Friday, March 29, 2024

Ice Cube on Revisiting ‘Barbershop,’ Radicalism & #OscarsSoWhite

ICE-CUBE*With a successful acting career and legendary status as one of the best rappers to ever touch a mic, Ice Cube has come a long way since bringing the reality of West Coast street life into ears of fans around the world as a member of N.W.A.

Nowadays, you can catch Cube making radical moves in a different way as he brings the third installment of his “Barbershop” film series to the masses with “Barbershop: The Next Cut.” The comedy, which arrives in theaters on Friday (04-15-16), utilizes a positive outlook and humor to address important social issues like race, gender and class as Cube’s character, Calvin Palmer, takes a stand against street violence by brokering a 48-hour ceasefire between gang leaders, with free haircuts as the olive branch pacifying the two warring crews.
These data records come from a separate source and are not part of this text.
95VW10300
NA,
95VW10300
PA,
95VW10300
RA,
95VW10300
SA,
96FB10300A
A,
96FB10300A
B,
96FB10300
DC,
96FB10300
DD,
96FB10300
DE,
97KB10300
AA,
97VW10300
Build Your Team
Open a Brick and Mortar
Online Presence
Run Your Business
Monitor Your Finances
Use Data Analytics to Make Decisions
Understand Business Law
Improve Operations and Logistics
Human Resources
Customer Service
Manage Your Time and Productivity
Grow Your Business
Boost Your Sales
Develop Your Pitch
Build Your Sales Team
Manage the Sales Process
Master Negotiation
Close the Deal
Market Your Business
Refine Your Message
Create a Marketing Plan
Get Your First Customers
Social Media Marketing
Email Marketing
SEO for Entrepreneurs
Chatting with Uproxx, Cube reveals his reason for revisiting Calvin’s Barbershop on Chicago’s South Side 12 years after the last “Barbershop” movie as well as his thoughts of radicalism being a young man’s and the *OscarsSoWhite controversy.

Highlights from the interview are below:

Why revisit the franchise now, 12 years later?
People who love these characters would love to see what they’re doing after all this time, that’s one good reason. But now there’s 12 more years of celebrities to clown on and roast, too. And Chicago has a bad problem, youth killing each other and shooting each other. So with Calvin’s son being 14 now, it’s the perfect time to do this movie and make a statement, too.
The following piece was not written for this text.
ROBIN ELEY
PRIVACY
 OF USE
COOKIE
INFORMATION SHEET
Watching Barbershop, I kept thinking back to the Ice Cube I saw in Straight Outta Compton last summer, who was more radicalized. Do you think radicalism is a young man’s game?
Not at all. I mean, hey, Donald Trump’s a radical! But, what I think, is that you’re only radical when you don’t believe you’re getting a fair shake, or you feel you’ve been wronged – something’s been done to you that’s not fair. As a young man, I saw limited opportunities for myself to change my reality, that causes you to be more radical. Since I’m famous, things have changed now, more opportunities come my way, so that’s what I was radical about in the first place. But at the same time, it’s also my job to speak up for people who haven’t gotten these opportunities. If that was a gimmick, I’d just do the same sh*t you expect me to do. I’d keep it gangsta, blah blah blah. But as a real person, I evolve and gain a better understanding of things. I’m going to change with that, I’m going to be who I truly feel I am. Sometimes it doesn’t match up with who I was as a teenager.

With the all-white Oscars controversy this year, and the fact that the only nominees from Straight Outta Compton were the white screenwriters, do you feel positive about where we’re at right now?
I feel positive, because the Oscars is the end of the road. That’s not where we need to make the most progress. We need change at the beginning, at the studios, with the gatekeepers who chop our budgets and don’t greenlight our movies over other movies. And I think we’ve made a lot of progress since N.W.A. Back then, I did the song “Burn Hollywood Burn,” because there was none of us in high places making decisions about which movies are made. It’s a different landscape now, not all the way where it needs to be, but in due time, we’re getting there. Hollywood cares about green more than they care about black and white, to be honest.